Try it -> Your reply should be the entries, output word for word, with each picture omitted.

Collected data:
== Segment start ==

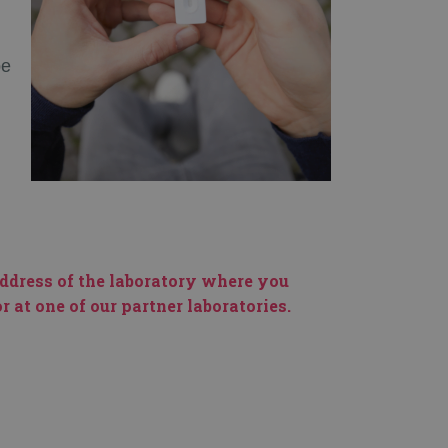
be
address of the laboratory where you
 at one of our partner laboratories.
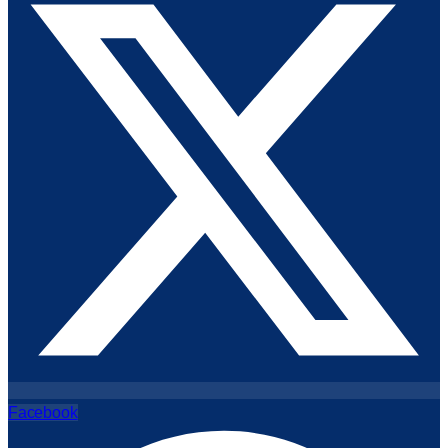
Facebook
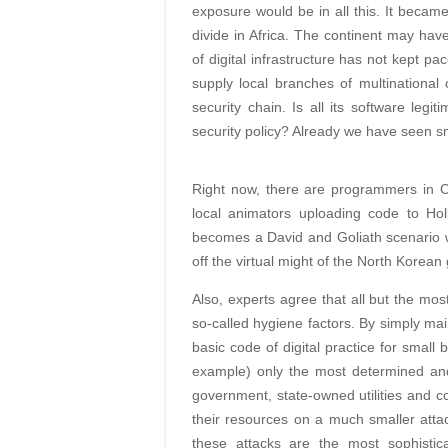
exposure would be in all this. It became
divide in Africa. The continent may have
of digital infrastructure has not kept p
supply local branches of multinationa
security chain. Is all its software l
security policy? Already we have seen 
Right now, there are programmers in 
local animators uploading code to Hol
becomes a David and Goliath scenario w
off the virtual might of the North Korea
Also, experts agree that all but the mos
so-called hygiene factors. By simply ma
basic code of digital practice for smal
example) only the most determined and
government, state-owned utilities and com
their resources on a much smaller atta
these attacks are the most sophistic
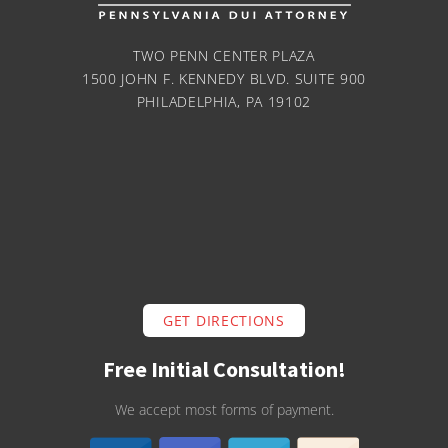
TWO PENN CENTER PLAZA
1500 JOHN F. KENNEDY BLVD. SUITE 900
PHILADELPHIA, PA 19102
GET DIRECTIONS
Free Initial Consultation!
We accept most forms of payment.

== Segment end ==

Response below ->
be
address of the laboratory where you
 at one of our partner laboratories.
Facebook
exposure would be in all this. It became
divide in Africa. The continent may have
of digital infrastructure has not kept p
supply local branches of multinationa
security chain. Is all its software l
security policy? Already we have seen 
Right now, there are programmers in 
local animators uploading code to Hol
becomes a David and Goliath scenario w
off the virtual might of the North Korea
Also, experts agree that all but the mos
so-called hygiene factors. By simply ma
basic code of digital practice for smal
example) only the most determined and
government, state-owned utilities and com
their resources on a much smaller atta
these attacks are the most sophistic
TWO PENN CENTER PLAZA
1500 JOHN F. KENNEDY BLVD. SUITE 900
PHILADELPHIA, PA 19102
GET DIRECTIONS
Free Initial Consultation!
We accept most forms of payment.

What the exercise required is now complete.